Genesis (Part 158)

Welcome back to my study/review of Genesis. If you missed the previous parts of this study, you can find them HERE.

Genesis 35: 27-29

27 And Jacob came to his father Isaac at Mamre, or Kiriath-arba (that is, Hebron), where Abraham and Isaac had sojourned. 28 Now the days of Isaac were 180 years. 29 And Isaac breathed his last, and he died and was gathered to his people, old and full of days. And his sons Esau and Jacob buried him.

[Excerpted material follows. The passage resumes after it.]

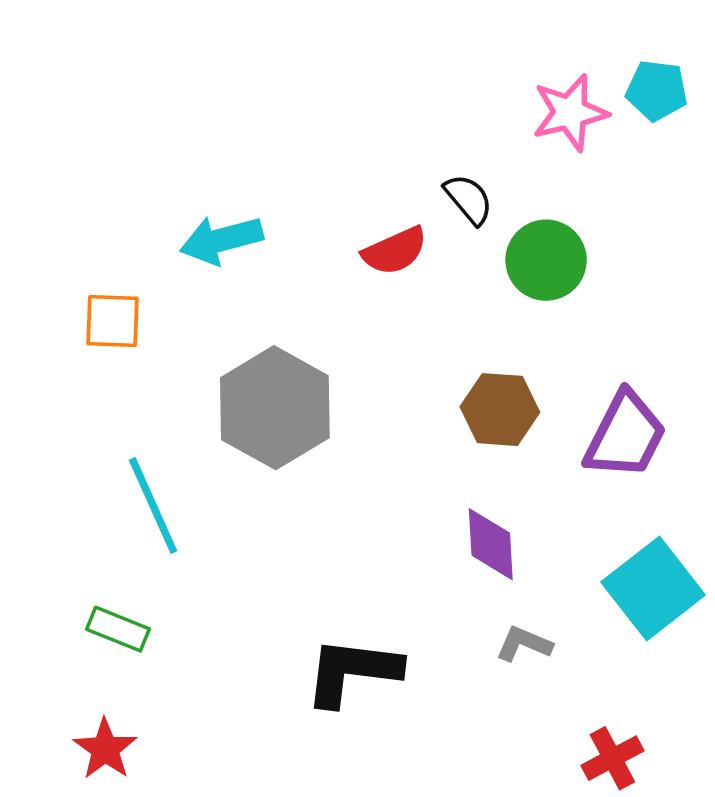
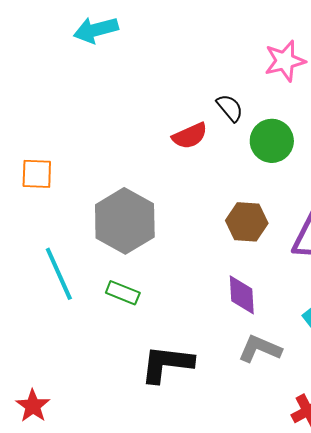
cyan arrow: (221, 240) -> (96, 30), moved
green rectangle: (118, 629) -> (123, 293), moved
gray L-shape: (524, 644) -> (260, 349), size x1.4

Jacob finally gets back to see his father – who is somehow still living decades after he issues blessings on what was thought to be his death bed.

From Ellicott’s Bible Commentary:

(27) The city of Arbah, which is Hebron.—Better rendered Kirjath-arba in Genesis 23:2, where see Note.

Hebron is a very important location to Jewish history. More from The Pulpit Commentaries:

Genesis 35:27

And Jacob came unto Isaac his father, unto Mature (on the probability of Jacob’s having previously visited his father, vide Genesis 35:8), unto the city of Arbah (Genesis 13:18Genesis 23:2Genesis 23:19Joshua 14:15Joshua 15:13), which is Hebron, where Abraham and Isaac sojourned.

Hebron thus has strong historical ties to all three Jewish Patriarchs.

Continuing with The Pulpit Commentaries, we see that Isaac appears to pass away soon after Jacob’s return. But was it actually so soon?

Genesis 35:28

And the days of Isaac were an hundred and fourscore years. At this time Jacob was 120; but at 130 he stood before Pharaoh in Egypt, at which date Joseph had been 10 years governor. He was therefore 120 when Joseph was promoted at the age of 30, and 107 when Joseph was sold; consequently Isaac was 167 years of age when Joseph was sold, so that he must have survived that event and sympathized with Jacob his son for a period of 13 years.

This is not dissimilar from the way the text treated the end of Abraham’s life. We know he survived many years after Genesis told us of his lifespan – well into the early years of Jacob’s life – but the event of his death is recorded first.

Here is another timeline of life for the Patriarchs:

You can see that Isaac lives many years after Jacob’s time in Haran and even lives into some important events upcoming from the life of Joseph.

Ellicott also comments on the lifespan of Isaac:

(28) The days of Isaac were an hundred and fourscore years.—As Isaac was sixty when his sons were born, Jacob was one hundred and twenty years of age at his father’s death, and one hundred and thirty when he appeared before Pharaoh (Genesis 47:9). Now, as Joseph was seventeen when sold into Egypt (Genesis 37:2), and thirty when raised to power (Genesis 41:46), and as the seven years of plenty and two of the years of famine had passed before Jacob went down into Egypt, it follows that the cruel deed, whereby he was robbed of his favourite child, was committed about twelve years before the death of Isaac.

Based on the above, then we know that verse 29 concerns an event in the future somewhat out of sync with the rest of the story (insofar as linear timeline is concerned.) From The Pulpit Commentaries:

Genesis 35:29

And Isaac gave up the ghost, and died, and was gathered unto his people,—cf. the account of Abraham’s death (Genesis 25:8)—being old and full of days (literally, satisfied with days. In Genesis 25:8 the shorter expression satisfied is used): and his sons Esau and Jacob buried him—Esau arriving from Mount Seir to pay the last service due to his deceased parent, and Jacob according to him that precedence which had once belonged to him as Isaac’s firstborn.

From Ellicott:

(29) Esau and Jacob buried him.—Esau, who apparently still dwelt at Hebron until his father’s death, takes here the precedence as his natural right. But having in previous expeditions learnt the physical advantages of the land of Seir, and the powerlessness of the Horites to resist him, he gives up Hebron to his brother, and migrates with his large wealth to that country.

It’s interesting that the wound of losing his birthright is mitigated for Esau through wealth and success. Jacob’s time away thus allowed Esau to conclude that he did not mind the loss of his birthright or blessing. Perhaps this is why he greets his brother so warmly once he sees that his brother wants to reconcile.

With the passing of Isaac, the focus of the text moving forward will shift to Joseph through the rest of the book.